Actuator business finds success in niche oil and gas market

With 50 years’ experience in the valve industry, hydraulic actuator specialist, Advanced Actuators, is finding continued success with a surge in demand for stepping actuators for choke valve control. Advanced started manufacturing stepping actuators 15 years ago offering both hydraulic and pneumatic versions. Before releasing the product to market, it underwent FEA and deflection analysis along with a 1.5 million cycle test including standardisation of the design, to ensure improved delivery times.

Advanced Actuators managing director, Chris Woodhead, says: “We were fully aware of the criticality of choke valves in the upstream oil & gas operations and so had to be certain we were producing an actuator that would meet the demands put upon it.”

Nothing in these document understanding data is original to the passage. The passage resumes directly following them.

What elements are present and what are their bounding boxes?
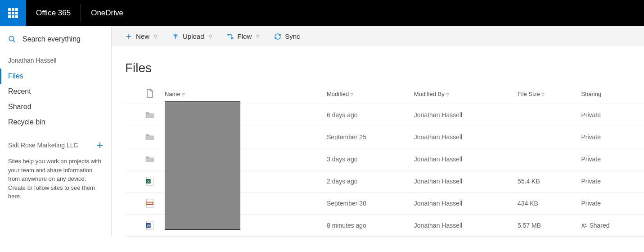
- table-row[interactable]: 6 days agoJonathan HassellPrivate: [125, 104, 644, 126]
- chevron-down-icon: ▽: [209, 34, 212, 39]
- modified-cell: September 25: [323, 126, 410, 148]
- column-type-icon[interactable]: [139, 84, 161, 104]
- sharing-cell: Shared: [577, 215, 644, 237]
- file-type-cell: [139, 104, 161, 126]
- modified-by-cell: Jonathan Hassell: [410, 126, 514, 148]
- sidebar: Search everything Jonathan Hassell Files…: [0, 26, 112, 237]
- row-select[interactable]: [125, 126, 139, 148]
- file-type-cell: [139, 148, 161, 170]
- content-area: New ▽ Upload ▽ Flow ▽ Sync Files: [112, 26, 644, 237]
- size-cell: [514, 148, 577, 170]
- flow-label: Flow: [238, 32, 252, 40]
- folder-icon: [145, 155, 154, 164]
- row-select[interactable]: [125, 104, 139, 126]
- modified-cell: 8 minutes ago: [323, 215, 410, 237]
- column-size[interactable]: File Size▽: [514, 84, 577, 104]
- folder-icon: [145, 110, 154, 119]
- sync-label: Sync: [285, 32, 300, 40]
- sidebar-help-text: Sites help you work on projects with you…: [0, 153, 111, 205]
- modified-cell: 2 days ago: [323, 170, 410, 192]
- svg-point-21: [585, 224, 586, 225]
- file-table: Name▽ Modified▽ Modified By▽ File Size▽ …: [125, 84, 644, 237]
- brand-label: Office 365: [26, 9, 81, 18]
- chevron-down-icon: ▽: [350, 92, 353, 97]
- command-bar: New ▽ Upload ▽ Flow ▽ Sync: [112, 26, 644, 46]
- file-type-cell: X: [139, 170, 161, 192]
- sharing-cell: Private: [577, 170, 644, 192]
- modified-cell: 6 days ago: [323, 104, 410, 126]
- sync-button[interactable]: Sync: [274, 32, 300, 40]
- waffle-icon: [8, 8, 18, 18]
- nav-shared[interactable]: Shared: [0, 99, 111, 115]
- file-name-cell[interactable]: [161, 104, 323, 126]
- svg-rect-10: [146, 158, 154, 162]
- shared-icon: [581, 222, 589, 229]
- sharing-cell: Private: [577, 126, 644, 148]
- column-select[interactable]: [125, 84, 139, 104]
- page-title: Files: [112, 46, 644, 84]
- nav-recycle-bin[interactable]: Recycle bin: [0, 115, 111, 130]
- sharing-cell: Private: [577, 104, 644, 126]
- chevron-down-icon: ▽: [541, 92, 545, 97]
- app-name-label[interactable]: OneDrive: [81, 9, 133, 18]
- sync-icon: [274, 33, 281, 40]
- add-site-button[interactable]: +: [97, 140, 103, 151]
- column-modified-by[interactable]: Modified By▽: [410, 84, 514, 104]
- size-cell: 55.4 KB: [514, 170, 577, 192]
- sharing-cell: Private: [577, 192, 644, 215]
- flow-icon: [227, 33, 234, 40]
- modified-by-cell: Jonathan Hassell: [410, 170, 514, 192]
- size-cell: 5.57 MB: [514, 215, 577, 237]
- row-select[interactable]: [125, 192, 139, 215]
- folder-icon: [145, 133, 154, 142]
- modified-by-cell: Jonathan Hassell: [410, 104, 514, 126]
- redaction-overlay: [165, 101, 240, 230]
- svg-rect-8: [146, 114, 154, 118]
- nav-list: Files Recent Shared Recycle bin: [0, 69, 111, 130]
- column-modified[interactable]: Modified▽: [323, 84, 410, 104]
- row-select[interactable]: [125, 170, 139, 192]
- upload-label: Upload: [183, 32, 204, 40]
- file-type-cell: [139, 126, 161, 148]
- nav-recent[interactable]: Recent: [0, 84, 111, 99]
- size-cell: 434 KB: [514, 192, 577, 215]
- svg-rect-9: [146, 136, 154, 140]
- flow-button[interactable]: Flow ▽: [227, 32, 260, 40]
- excel-icon: X: [145, 177, 154, 186]
- search-placeholder: Search everything: [23, 35, 81, 43]
- search-input[interactable]: Search everything: [0, 26, 111, 57]
- file-type-cell: W: [139, 215, 161, 237]
- upload-icon: [172, 33, 179, 40]
- chevron-down-icon: ▽: [154, 34, 158, 39]
- svg-text:W: W: [147, 224, 150, 228]
- nav-files[interactable]: Files: [0, 69, 111, 84]
- search-icon: [8, 35, 16, 43]
- column-name[interactable]: Name▽: [161, 84, 323, 104]
- row-select[interactable]: [125, 215, 139, 237]
- modified-cell: 3 days ago: [323, 148, 410, 170]
- upload-button[interactable]: Upload ▽: [172, 32, 212, 40]
- size-cell: [514, 104, 577, 126]
- sidebar-group-header: Salt Rose Marketing LLC +: [0, 130, 111, 153]
- row-select[interactable]: [125, 148, 139, 170]
- plus-icon: [125, 33, 132, 40]
- size-cell: [514, 126, 577, 148]
- svg-point-6: [228, 34, 229, 35]
- file-icon: [146, 89, 153, 98]
- svg-point-20: [582, 224, 584, 226]
- chevron-down-icon: ▽: [182, 92, 185, 97]
- new-button[interactable]: New ▽: [125, 32, 158, 40]
- chevron-down-icon: ▽: [256, 34, 260, 39]
- svg-text:X: X: [147, 179, 149, 183]
- modified-cell: September 30: [323, 192, 410, 215]
- svg-line-1: [13, 40, 15, 42]
- owner-name: Jonathan Hassell: [0, 57, 111, 69]
- column-sharing[interactable]: Sharing: [577, 84, 644, 104]
- group-label: Salt Rose Marketing LLC: [8, 142, 78, 149]
- svg-rect-16: [147, 202, 153, 204]
- pdf-icon: [145, 199, 154, 208]
- modified-by-cell: Jonathan Hassell: [410, 148, 514, 170]
- new-label: New: [136, 32, 149, 40]
- app-launcher-button[interactable]: [0, 0, 26, 26]
- svg-point-0: [9, 36, 14, 41]
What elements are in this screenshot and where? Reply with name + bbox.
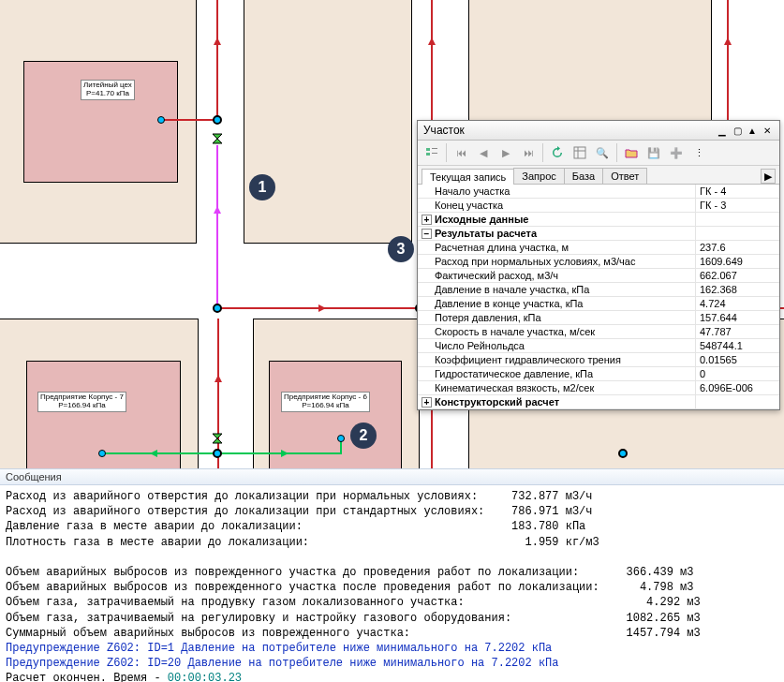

One of the key markets for choke valves is on FPSO’s (Floating Production Storage and Offloading) and Advanced has already supplied significant orders to the likes of Petrobras and Equinor, meeting their standards and the environmental conditions.

With its established inhouse design capabilities and expertise, Advanced has built complete stainless versions of its stepper and have versions qualified to work subsea. These design capabilities also allow Advanced to offer seamless integration if customers are looking at replacing old or obsolete stepping actuators.

“We prefer to supply our standard product as it reduces lead times,” Chris continues. “For example,  for one customer we supplied a complete stepping actuator from order input to finish painted in just seven days. However, our inhouse design abilities allow us to make bespoke orders or ‘specials’ as not all customer applications are standard.”

“The oil and gas sector is not flavour of the month with the British Government but it is a huge market that we cannot ignore – however, this does not mean we should forget about the environment,” Chris advises. “Ninetyfive per cent of our stepping actuators are recyclable and whether pneumatic or hydraulic, the overall power consumption is a modest 12 watts.”